The travel writer cuts a familiar figure: a bookish wanderer, footloose with notepad and pen, scrambles up mountains and across cities “discovering.” He is bright, dashing and highly educated. He is white, middle-class and, often, British. Taming unruly lands with his civilised words, he shapes Western visions of far-flung places and those who live in them. Admirers call his writing evocative; critics call it neocolonial. Over the past two centuries, this figure often cast such a large shadow across travel writing that it seemed there was no room for others. But ideas of travel writing are changing. Readers want more diverse voices. And women are, and always have been, great explorers. Here are six of the best books about travel by female writers

Mary Kingsley was one of those formidable Victorian ladies who scythed through jungles with parasols and waded into swamps wearing long skirts, high collars and a necklace of leeches. For “Travels in West Africa”, published in 1897, Kingsley made her way across western and equatorial Africa, becoming the first European to enter parts of Gabon and the first woman to climb Mount Cameroon.
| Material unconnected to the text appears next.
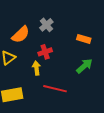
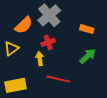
gray cross: (46, 25) -> (49, 15), size x1.6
Her writing is direct, practical and remarkably sanguine; after falling 15 feet onto nine 12-inch spikes in a game pit, she remarks: “It is at these times you realise the blessing of a good thick skirt.” Not only a great adventurer, she was also an eloquent admirer of West Africa who challenged many contemporary prejudices. For her, it was “a wall of dancing white, rainbow-gemmed surf playing on a shore of yellow sand”, “a great mangrove-watered bronze river” or “a vast aisle in some forest cathedral” saying always “Come back, come back, this is your home.”